Just as the Silk Road was once the world's greatest trade route, the e-Road is poised to become the trading highway of the 21st Century.
This is the Bio I sent in for the SOA book. Despite the tongue-in-cheek tone, it's accurate.
Robin Bloor was born in Liverpool, England in the 1950s, a little too late to become member of The Beatles and, in any event, completely bereft of musical talent. In his late teens he went to Nottingham University, whose alumni include D H Lawrence and a vast array of prominent chemists. At Nottingham, he pursued neither literature nor chemistry. Instead, he acquired a degree in Mathematics, a love for computers and a number of severe hangovers.
Discovering, after a brief spell with an Insurance company, that he was never meant to be an actuary, he inflicted himself on the IT industry. He built commercial business applications for insurance companies and banks. Escaping from one role into another, he became in turn, a programmer, an analyst, a support technician, a project manager and a consultant. Eventually, for want of something better to do, he set up his own computer consultancy.
In the late 1980s, inspired by D H Lawrence, but covering quite different subject matter, he began writing articles for DEC User magazine in the UK and subsequently for DBMS magazine in the US. The consultancy that he had created, Bloor Research, gradually morphed into an IT analyst company and he started to spend more time writing about technology than making it work.
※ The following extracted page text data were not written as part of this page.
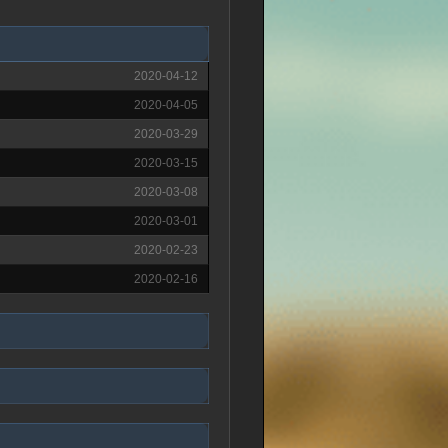
2020-04-12
2020-04-05
2020-03-29
2020-03-15
2020-03-08
2020-03-01
2020-02-23
2020-02-16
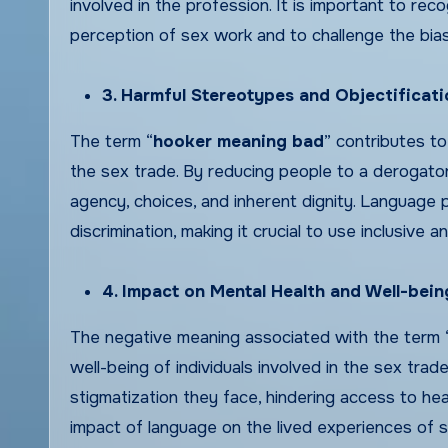
involved in the profession. It is important to re
perception of sex work and to challenge the bi
3. Harmful Stereotypes and Objectificati
The term “
hooker meaning bad
” contributes to
the sex trade. By reducing people to a derogator
agency, choices, and inherent dignity. Language p
discrimination, making it crucial to use inclusive 
4. Impact on Mental Health and Well-bein
The negative meaning associated with the term 
well-being of individuals involved in the sex tra
stigmatization they face, hindering access to hea
impact of language on the lived experiences of se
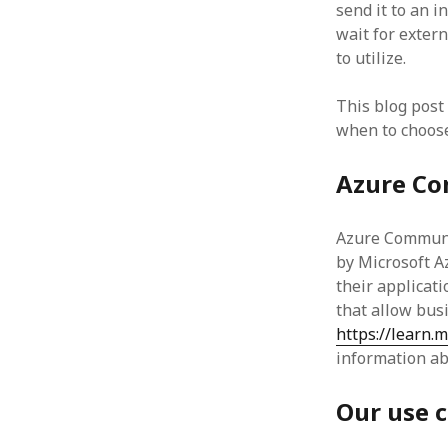
send it to an 
wait for exter
to utilize.
This blog post
when to choose
Azure Co
Azure Communic
by Microsoft A
their applicat
that allow bus
https://learn.
information ab
Our use 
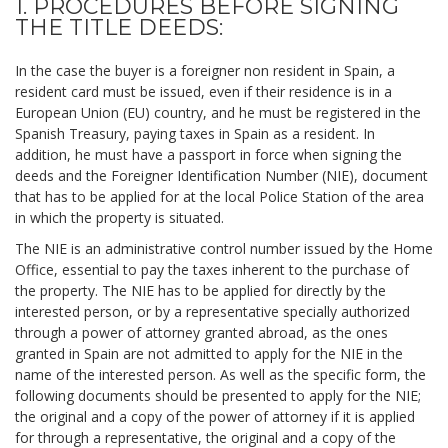
1. PROCEDURES BEFORE SIGNING
THE TITLE DEEDS:
In the case the buyer is a foreigner non resident in Spain, a
resident card must be issued, even if their residence is in a
European Union (EU) country, and he must be registered in the
Spanish Treasury, paying taxes in Spain as a resident. In
addition, he must have a passport in force when signing the
deeds and the Foreigner Identification Number (NIE), document
that has to be applied for at the local Police Station of the area
in which the property is situated.
The NIE is an administrative control number issued by the Home
Office, essential to pay the taxes inherent to the purchase of
the property. The NIE has to be applied for directly by the
interested person, or by a representative specially authorized
through a power of attorney granted abroad, as the ones
granted in Spain are not admitted to apply for the NIE in the
name of the interested person. As well as the specific form, the
following documents should be presented to apply for the NIE;
the original and a copy of the power of attorney if it is applied
for through a representative, the original and a copy of the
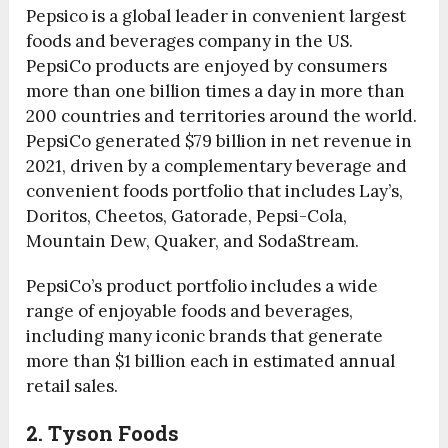
Pepsico is a global leader in convenient largest
foods and beverages company in the US.
PepsiCo products are enjoyed by consumers
more than one billion times a day in more than
200 countries and territories around the world.
PepsiCo generated $79 billion in net revenue in
2021, driven by a complementary beverage and
convenient foods portfolio that includes Lay’s,
Doritos, Cheetos, Gatorade, Pepsi-Cola,
Mountain Dew, Quaker, and SodaStream.
PepsiCo’s product portfolio includes a wide
range of enjoyable foods and beverages,
including many iconic brands that generate
more than $1 billion each in estimated annual
retail sales.
2. Tyson Foods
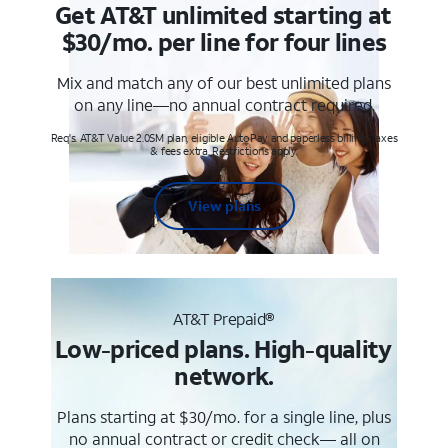
Get AT&T unlimited starting at
$30/mo. per line for four lines
Mix and match any of our best unlimited plans
on any line—no annual contract required.
Req's. AT&T Value 2.0SM plan, eligible AutoPay and paperless billing. Taxes
& fees extra. Restrictions apply.
View plans
AT&T Prepaid®
Low-priced plans. High-quality
network.
Plans starting at $30/mo. for a single line, plus
no annual contract or credit check— all on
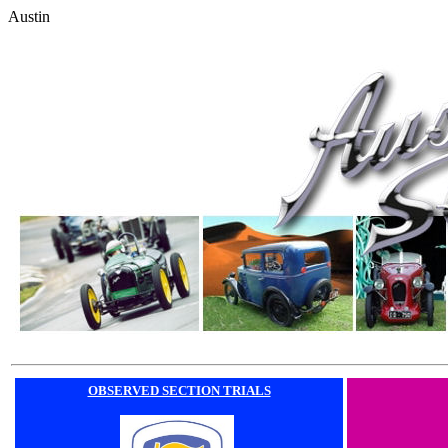
Austin
OBSERVED SECTION TRIALS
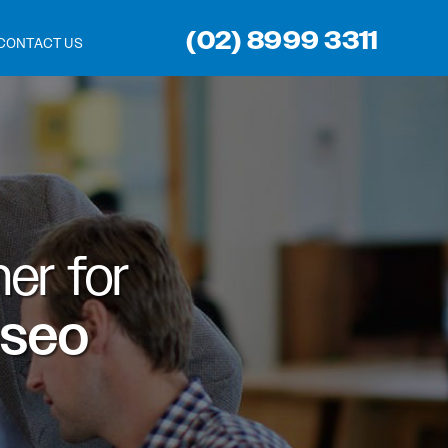
(02) 8999 3311
CONTACT US
er for
 seo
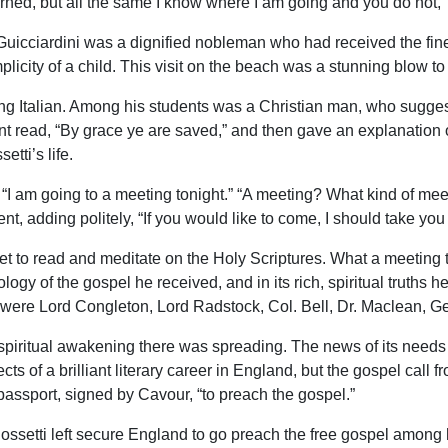
learned, but all the same I know where I am going and you do not,
uicciardini was a dignified nobleman who had received the fin
icity of a child. This visit on the beach was a stunning blow to 
g Italian. Among his students was a Christian man, who sugges
t read, “By grace ye are saved,” and then gave an explanation o
tti’s life.
: “I am going to a meeting tonight.” “A meeting? What kind of meet
ent, adding politely, “If you would like to come, I should take you t
t to read and meditate on the Holy Scriptures. What a meeting
logy of the gospel he received, and in its rich, spiritual truth
ed were Lord Congleton, Lord Radstock, Col. Bell, Dr. Maclean,
spiritual awakening there was spreading. The news of its needs 
ts of a brilliant literary career in England, but the gospel call f
assport, signed by Cavour, “to preach the gospel.”
ossetti left secure England to go preach the free gospel amon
In April 1999 he published his first book, The Electronic B@zaar, which was about the dot com revolution. Much to his surprise it was a UK business best seller and was published a year later in the US, just as the dot com boom turned to bust. It received several accolades, being referred to as "a classic" by Publisher's Weekly in the US, but the market for such books had tanked.
Following in the steps of the Pilgrim Fathers, Robin emigrated to the US in 2002, but finding New England to be frostier than he had imagined, he settled in Texas. In 2003, for reasons beyond his comprehension, he was awarded an honorary Ph D in Computer Science, by Wolverhampton University in the UK in recognition of 'Services to the IT Industry'. In 2004 he became a partner in the noted IT analyst company, Hurwitz & Associates. In 2006, against his better judgment, he agreed to write a 'dummies' book with some of his partners in Hurwitz. Had that not been the case, you would not be reading these words.